# Looking for Feedback



## Zildjian1232 (Jul 12, 2016)

*Salutation my Artist Friends!*

Here are several question that I have for the experienced community of Oil Painters. I have only painted one picture in my life recently and have become hooked like the many here. I was gifted a painting experience for my 33rd birthday by my girlfriend at a place called " Art with a Twist". Below are my questions and my first painting done with Acrylics but very interested with Oils at this point.


*All Feedback Is Much Appreciated!*

(1) Oil Paints - What paint would you prefer that share quality and value and why? (not looking to pay the Bob Ross price just yet)


(2) Brushes - What brand of brushes should I be looking at and what are the essential tools I need to have in my bag of tricks? ( I don't mind paying for good quality tools that compose the work)

(3) Canvas - What should I be looking at in a decent quality for a canvas? 


(4) Easel - What are some of the functions I need to consider that will work adequately for painting with oils?


----------



## Susan Mulno (Apr 13, 2015)

Welcome to the forum! 

I like your painting.
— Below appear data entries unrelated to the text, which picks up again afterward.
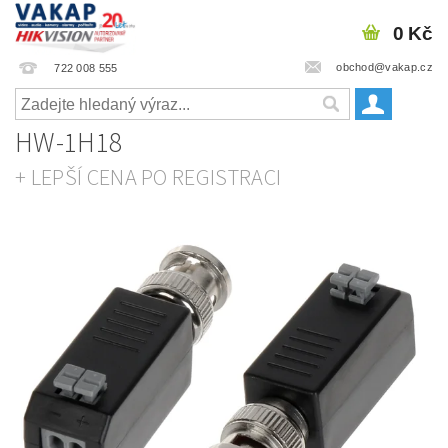
0 Kč
obchod@vakap.cz
722 008 555
HW-1H18
+ LEPŠÍ CENA PO REGISTRACI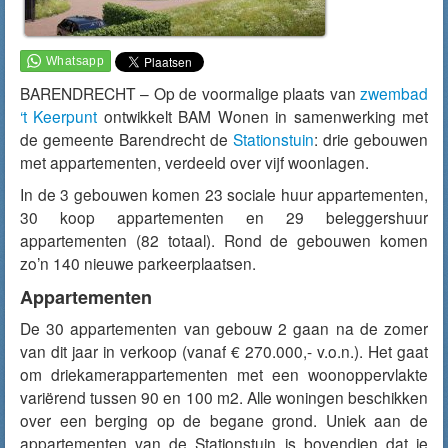
BARENDRECHT – Op de voormalige plaats van
zwembad
‘t Keerpunt
ontwikkelt BAM Wonen in samenwerking met
de gemeente Barendrecht de
Stationstuin
: drie gebouwen
met appartementen, verdeeld over vijf woonlagen.
In de 3 gebouwen komen 23 sociale huur appartementen,
30 koop appartementen en 29 beleggershuur
appartementen (82 totaal). Rond de gebouwen komen
zo’n 140 nieuwe parkeerplaatsen.
Appartementen
De 30 appartementen van gebouw 2 gaan na de zomer
van dit jaar in verkoop (vanaf € 270.000,- v.o.n.). Het gaat
om driekamerappartementen met een woonoppervlakte
variërend tussen 90 en 100 m2. Alle woningen beschikken
over een berging op de begane grond. Uniek aan de
appartementen van de Stationstuin is bovendien dat je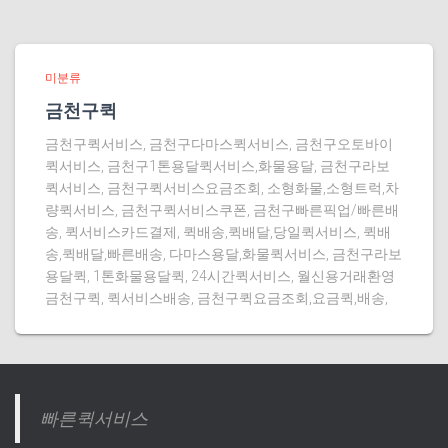
미분류
금천구퀵
금천구퀵서비스, 금천구다마스퀵서비스, 금천구오토바이
퀵서비스, 금천구1톤용달퀵서비스,화물용달, 금천구라보
퀵서비스, 금천구퀵서비스요금조회, 소형화물,소형트럭,차
량퀵서비스, 금천구퀵서비스쿠폰, 금천구빠른픽업/빠른배
송, 퀵서비스카드결제, 퀵배송,퀵배달,당일퀵서비스, 퀵배
송,퀵배달,빠른배송, 다마스용달,화물퀵서비스, 금천구라보
용달퀵, 1톤화물용달퀵, 24시간퀵서비스, 월신용거래환영
금천구퀵, 퀵서비스배송, 금천구퀵요금조회,요금퀵,배송,
빠른퀵서비스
I am not familiar with oils, so I will leave your questions to those who are.


----------



## M Winther (May 14, 2016)

It depends on your personal preferences and style of painting. Today, studio quality oils are fine with regards to permanence ("hues" are often equally good as expensive pigments). But if you want paints that have the perfect viscosity and flow, then you should choose artist's quality. It depends on whether or not you often make detailed paintings, or if you make glazes and such things. Some painters choose studio oil paints for certain pigments and artist's paints for others. But you must decide whether or not to use whites that contain zinc oxide. With time, it may cause the paint layer to become brittle. 

It's the same thing with brushes. Although most oil painters prefer flat hog brushes, it depends on personal taste. Some artists use expensive easels, but Matisse always used light tripod easels for plein air painting. Pierre Bonnard didn't use an easel, but preferred to fasten the canvas with thumbtacks to the wall. Linen and cotton canvas are both fine, but cheap cotton canvas is sometimes made so thin that it can easily get damaged. However, cheap cotton canvas can often be used, provided that you put an extra layer of gesso on it. Otherwise the paint has a tendency to seep through the canvas.
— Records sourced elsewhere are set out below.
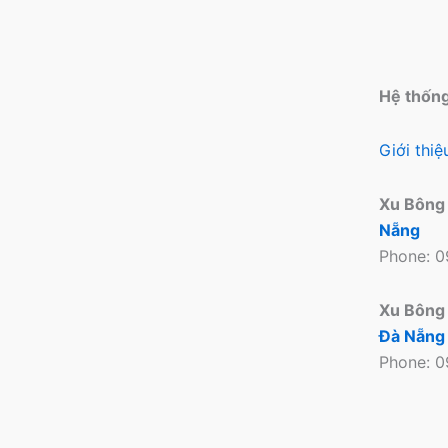
được
chọn
trên
trang
Hệ thốn
sản
phẩm
Giới thi
Xu Bông
Nẵng
Phone: 
Xu Bông
Đà Nẵng
Phone: 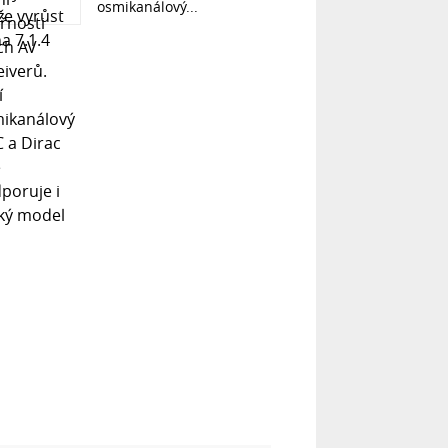
osmikanálový...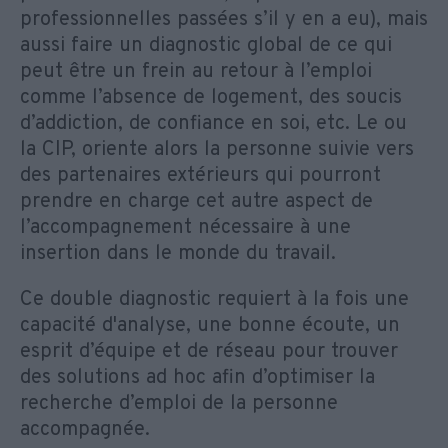
professionnelles passées s’il y en a eu), mais
aussi faire un diagnostic global de ce qui
peut être un frein au retour à l’emploi
comme l’absence de logement, des soucis
d’addiction, de confiance en soi, etc. Le ou
la CIP, oriente alors la personne suivie vers
des partenaires extérieurs qui pourront
prendre en charge cet autre aspect de
l’accompagnement nécessaire à une
insertion dans le monde du travail.
Ce double diagnostic requiert à la fois une
capacité d'analyse, une bonne écoute, un
esprit d’équipe et de réseau pour trouver
des solutions ad hoc afin d’optimiser la
recherche d’emploi de la personne
accompagnée.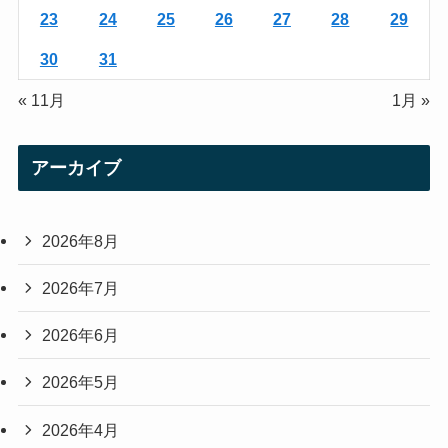
23
24
25
26
27
28
29
30
31
« 11月
1月 »
アーカイブ
2026年8月
2026年7月
2026年6月
2026年5月
2026年4月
If you are not going to use oil paint for its structural qualities, then you should perhaps remain with acrylics, because it has fine qualities missing in oil paints. Acrylic pictures can be made very light, like they are shining from within, because the light can travel through several layers of paint. This is not possible to do with oil paints, which tend to become more opaque and dull. Unlike what some people say, acrylics is superior for _trompe l'oeil_ painting. If the Old Masters had had recourse to it, then they would have used nothing else, because they were very interested in deceiving the eye. In order to paint in a new "light" style, David Hockney went from oils to acrylics, in the sixties. One can hardly do this kind of painting, using oils. /Mats Winther










http://architizer.com/blog/hockneys-cool-depictions-of-so-cal-modernism/


----------



## Zildjian1232 (Jul 12, 2016)

Mr. Winther,


Thank you very much for the in-depth response. I have much to learn as I am embarking on a new craft. I have professionally reached some personal goals as a musician of 27 years, however, the names you referenced in your response are unfamiliar to me. In regards to your suggestion, maybe I should pursue the acrylics and then later discover the oils. I really am a fan of the flat and dull images on oils. Something about the colors really draws me in as I have always personally been drawn to earth tones. 
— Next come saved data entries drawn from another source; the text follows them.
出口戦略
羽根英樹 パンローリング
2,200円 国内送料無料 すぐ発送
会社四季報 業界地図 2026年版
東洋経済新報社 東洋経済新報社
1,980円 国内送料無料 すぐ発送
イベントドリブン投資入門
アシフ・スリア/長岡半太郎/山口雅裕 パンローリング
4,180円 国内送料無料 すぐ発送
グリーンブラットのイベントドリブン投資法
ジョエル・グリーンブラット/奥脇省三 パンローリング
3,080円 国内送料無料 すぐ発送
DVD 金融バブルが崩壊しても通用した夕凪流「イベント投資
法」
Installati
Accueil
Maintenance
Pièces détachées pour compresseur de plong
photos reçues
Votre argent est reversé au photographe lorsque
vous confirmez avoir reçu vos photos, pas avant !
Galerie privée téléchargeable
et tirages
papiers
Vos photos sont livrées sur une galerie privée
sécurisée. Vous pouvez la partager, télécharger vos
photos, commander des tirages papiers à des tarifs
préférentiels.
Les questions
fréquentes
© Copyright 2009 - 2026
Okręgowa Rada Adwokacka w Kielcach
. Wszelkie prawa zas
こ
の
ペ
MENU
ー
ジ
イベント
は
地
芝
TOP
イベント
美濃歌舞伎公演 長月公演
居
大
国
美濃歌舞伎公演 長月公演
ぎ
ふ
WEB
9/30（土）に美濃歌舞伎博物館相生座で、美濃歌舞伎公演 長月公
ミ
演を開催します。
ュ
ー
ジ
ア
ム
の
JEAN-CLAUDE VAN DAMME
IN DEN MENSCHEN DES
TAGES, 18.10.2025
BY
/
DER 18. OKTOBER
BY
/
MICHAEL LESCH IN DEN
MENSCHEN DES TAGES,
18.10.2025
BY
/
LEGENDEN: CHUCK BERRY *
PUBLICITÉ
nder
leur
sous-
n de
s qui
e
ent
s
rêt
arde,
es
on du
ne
Thank you for everything shared as these words are truly wisdom in this field. 


Respectfully,


----------



## zahira (May 26, 2016)

I think if you want to paint with oils you should start with oils, personally I find them a much more forgiving medium and in my opinion easier than acrylics 


Sent from my iPhone using Tapatalk


----------



## TerryCurley (Jan 4, 2015)

I agree that oils seems to be much more correctable (forgiving). I started with acrylics and worked with only that for a year before I switched over to oils, reason being acrylics are much less expensive than oils. I wanted to be able to make a decent painting before I invested a lot of money into my hobby. Your first painting is already a very decent painting. Bottom line it is personal preference so no one can really advise.


----------



## dickhutchings (Oct 6, 2015)

Zildjian1232 that's a real nice painting for a first! Holy cow! I hope you don't mind me hopping on your thread but you already started what I would have if I was to start another thread.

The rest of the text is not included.